Discussion: Each project differs in the scope of work to be accomplished, the makeup of the work crews, the physical layout of the job site, and the equipment required to perform the work. This uniqueness creates differing situations for exposure to job hazards. Therefore, the hazards associated with each work effort must be analyzed so that appropriate control measures can be planned and implemented. A serious safety hazard which existed at this job site, the potential that the new conductor being pulled would contact an existing energized conductor, was not recognized and, therefore, not controlled. Two factors combined to increase the potential: 1) a lack of communication during the line stringing operation, and 2) the sagging condition of existing energized conductors. These factors should have been identified prior to the initiation of work. Corrective measures to prevent the hazardous contact might then have been adopted and communicated to the crew.
Recommendation #2: Where new conductors are being installed near existing energized conductors, the employer should install guards, as necessary, to prevent inadvertent contact between new conductors and existing energized conductors.
Discussion: A system of guards, such as an inverted “U”-shaped configuration composed of utility poles erected between the two levels of conductors, could minimize the chance of contact during installation of the new conductors.
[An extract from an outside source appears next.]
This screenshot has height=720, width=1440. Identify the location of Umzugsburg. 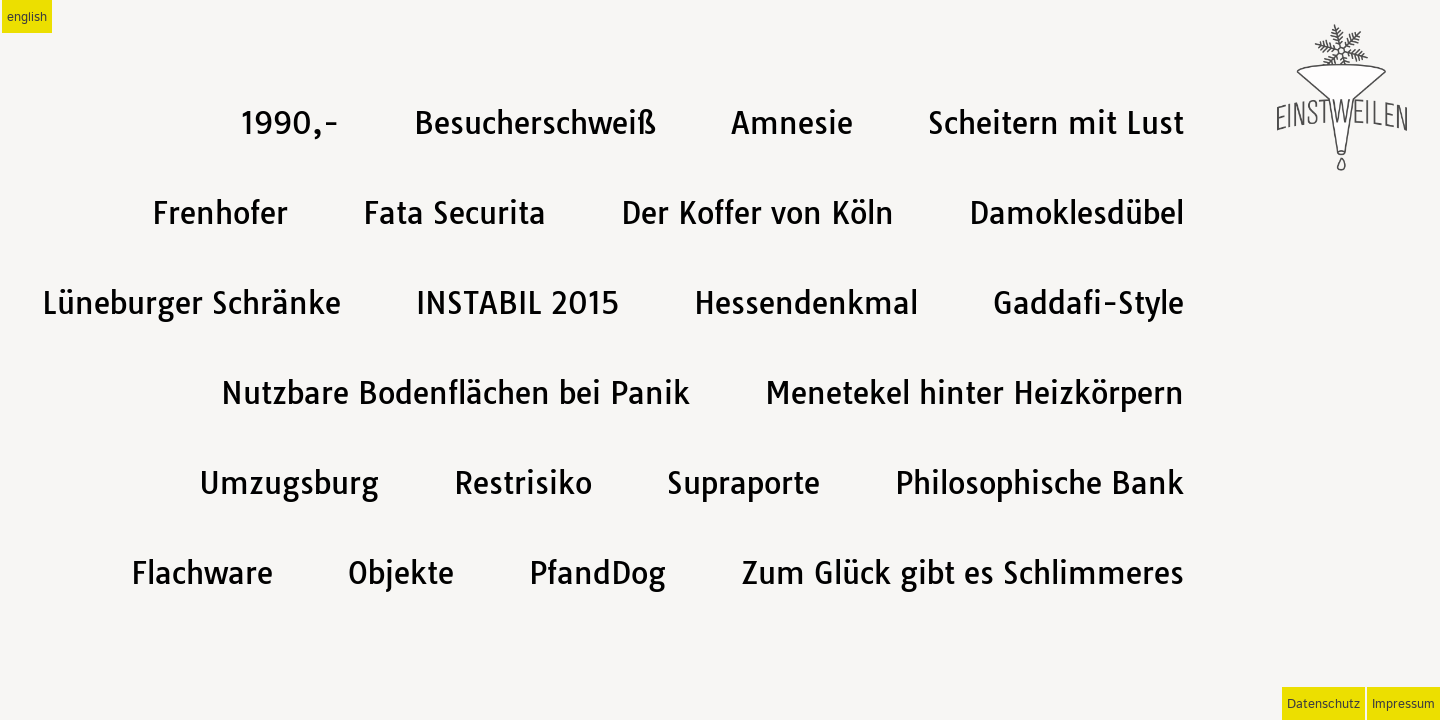 (289, 483).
Recommendation #3: All equipment used in line-stringing operations should be grounded when work is being performed in proximity to energized power lines.
Discussion: Although work was being performed in proximity to existing energized power lines, neither the tensioner trailer nor the truck to which it was attached was grounded. Grounding of the units could help prevent electrocutions should inadvertent contact with energized conductors occur.
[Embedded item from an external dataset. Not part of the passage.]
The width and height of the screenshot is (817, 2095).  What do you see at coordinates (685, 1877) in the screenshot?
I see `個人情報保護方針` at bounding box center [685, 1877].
Recommendation #4: The feasibility of incorporating electrical isolation into the design of the tensioner trailer should be studied.
Discussion: In this incident, the new conductor made contact with conductive parts of the trailer as it exited the spool. This allowed the trailer to become energized when the new conductor contacted an energized conductor. If the new conductor and spool were electrically isolated from the body of the tensioner, inadvertent energization of the trailer and truck would be less likely, thereby enhancing worker safety.
Recommendation #5: The employer should train all employees in the identification, recognition, and control of electrical hazards prior to assigning them work on energized systems.
Discussion: Although the employer does provide formal classroom training to employees who work with or near energized electrical equipment and systems, the victim had been employed for 2½ months as an apprentice lineman without benefit of this formal training.